In a study that has sparked headlines along the lines of “Diet soda makes you fat,” researchers found that people who drank diet soda for nearly a decade gained more stomach pudge than diet-drink abstainers.

The study wasn’t huge or broad, assessing only 474 elderly participants from the San Antonio Longitudinal Study of Aging. But it concluded that those who drank two or more diet soft drinks a day had the largest waistline increases—about five times more than that of non-drinkers. The results, which haven’t been published or peer-reviewed, were announced this week at a meeting of the American Diabetes Assn. in San Diego.

The researchers, from the University of Texas Health Science Center at San Antonio, were fairly measured, writing in their abstract:

“Data from this and other prospective studies suggest that the promotion of diet sodas as healthy alternatives may be ill-advised: they may be free of calories, but not of consequences.”

Note that this doesn’t mean artificially sweetened sodas make you gain weight. (See “For the record” below.)* As Richard Mattes, a nutrition scientist at Purdue University, points out: Heavy people simply might choose to consume diet drinks more.

Mattes has studied how artificial sweeteners affect appetite and food intake. He believes that many studies reporting a link between diet soda and weight gain are actually hitting on a behavioral phenomenon—people think they can eat more calories because they’ve swapped their regular soda for a Coke Zero.

“That’s not a fault of the product itself, but it’s how people chose to use it,” he says. “Simply adding them to the diet does not promote weight gain or weight loss.”
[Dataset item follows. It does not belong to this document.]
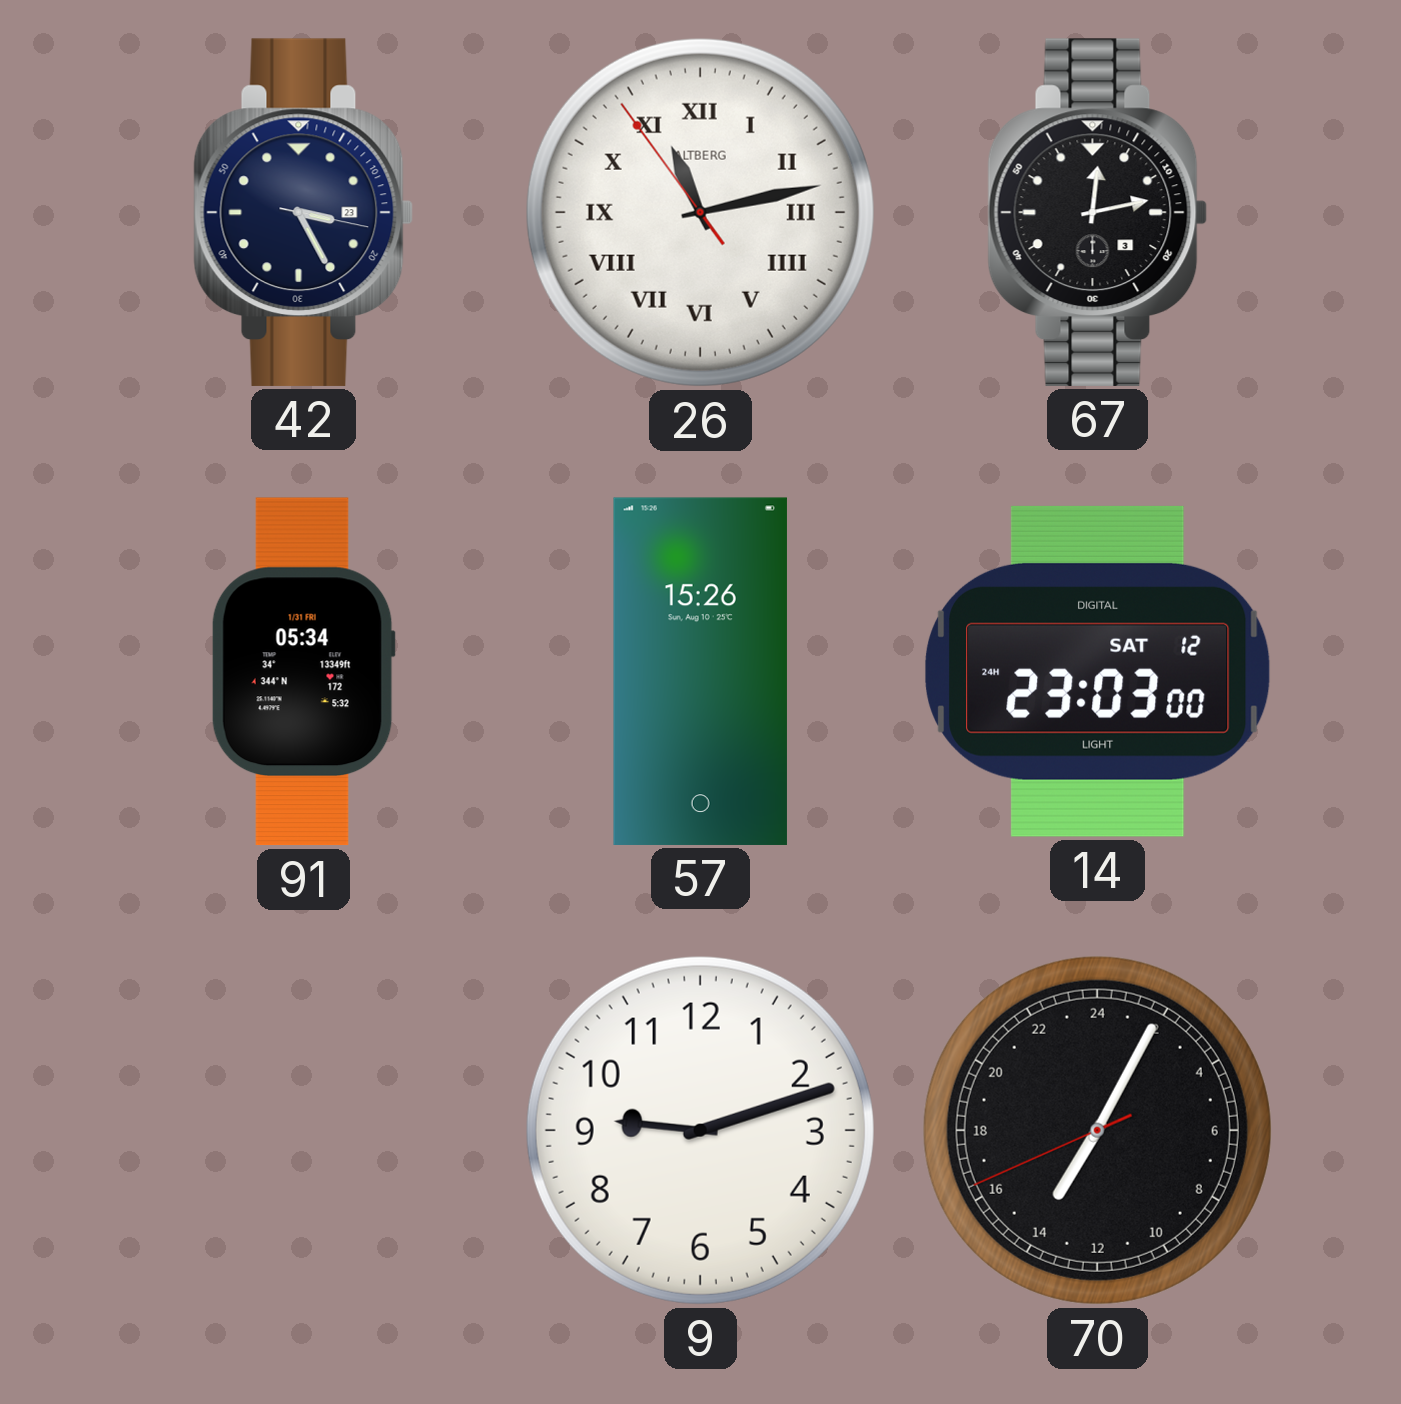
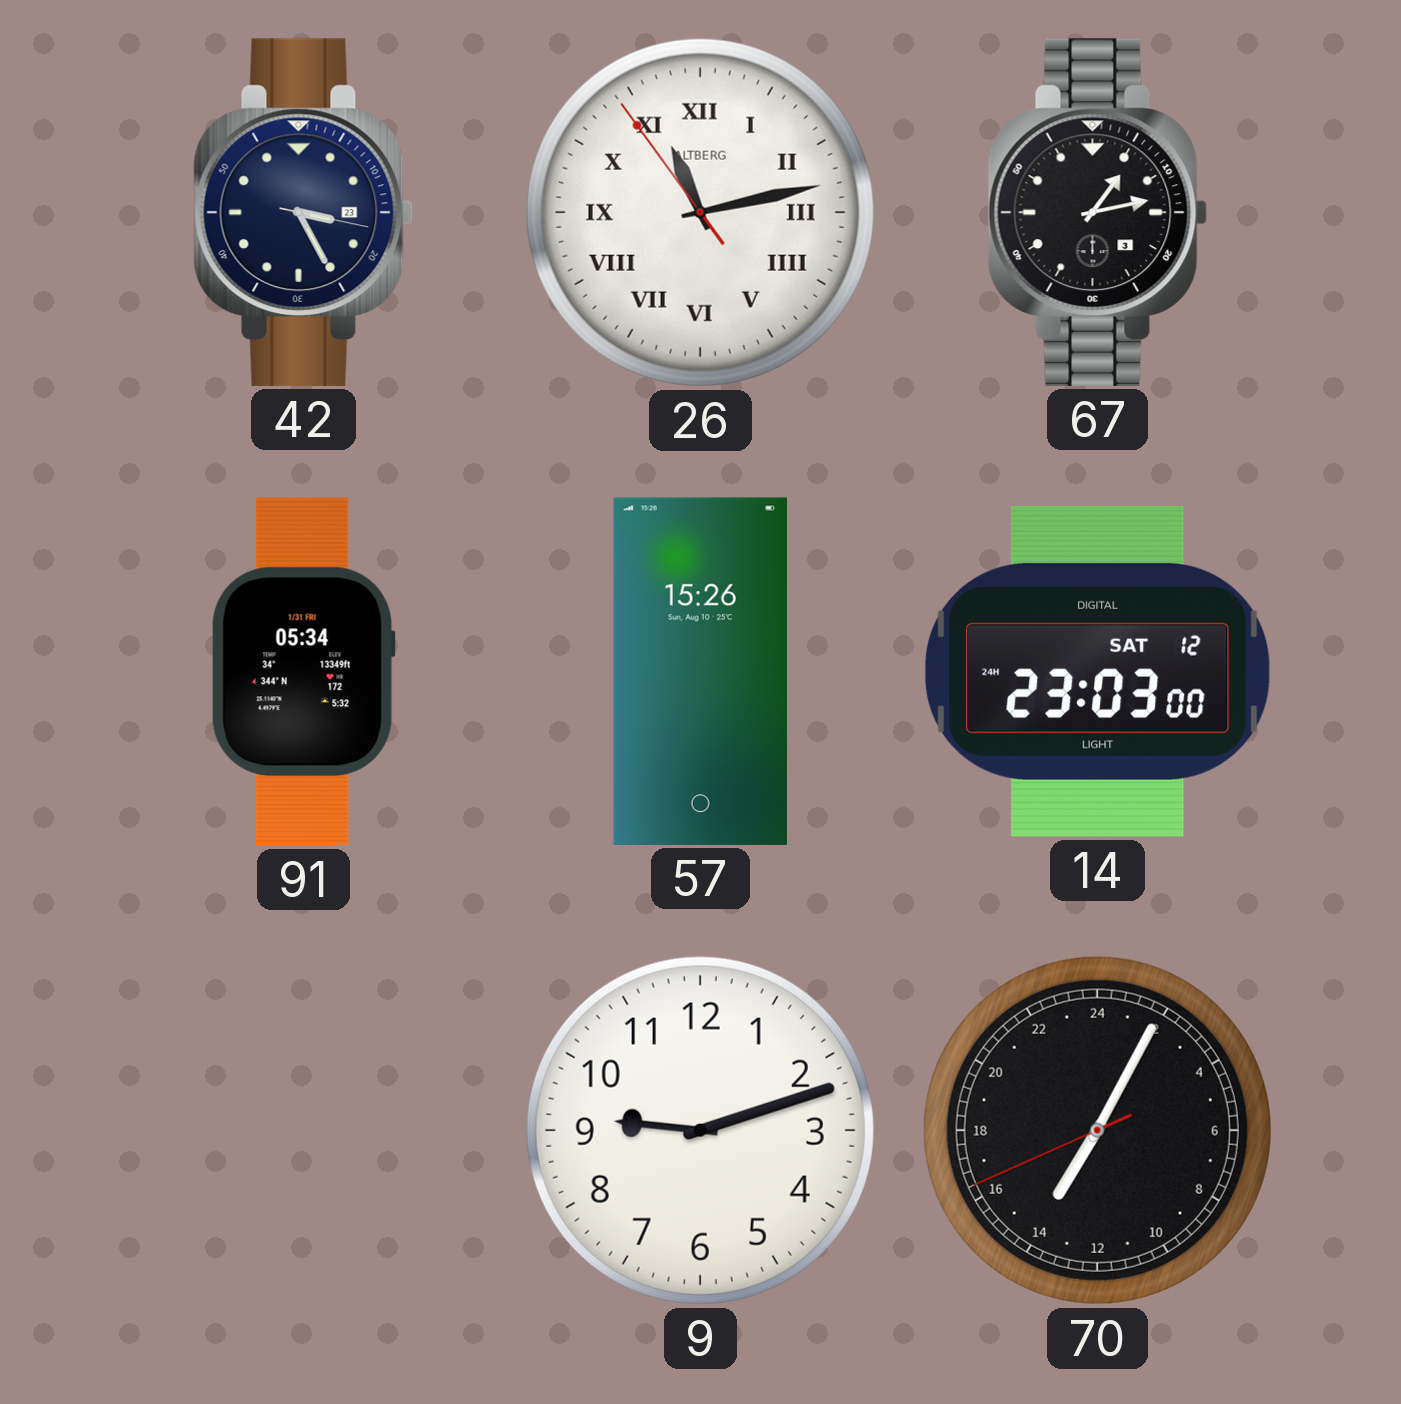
67: 12:13 -> 1:13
In rodent studies, researchers have observed artificial sweeteners stimulating cells in the pancreas to change insulin secretion, altering the pH in the gut, and affecting hunger-regulating cells in the brain. Fowler and colleagues also reported this week that diabetes-prone mice exposed to aspartame for three months had higher blood-sugar levels than those not exposed at all.

Previous studies have found links between obesity and diet drink consumption.

“My feeling is there is something going on here,” says Fowler.

“Artificial sweeteners may be a good short-term option to bridge people away from refined sugars, but consuming moderate or high amounts long-term should be avoided as possible,” he wrote in an email.

The main issue, he said, is again, less about biological reactions than about our perception of sweetness: “We don’t know how consuming artificially sweetened drinks and foods alter tastes and preferences for other healthy foods, especially in children.  For example, do apples or carrots taste just as sweet to someone who consumes high amounts of artificial sweeteners?”

Obviously, the mind can play tricks on the tongue.

Mattes said when people are given either regular or diet products, but aren’t told which they received, they generally reduce their total number of calories.

This suggests one strategy for those who don’t want to switch to water or unsweetened coffee or tea: When you drink diet soda, try to convince yourself it’s regular.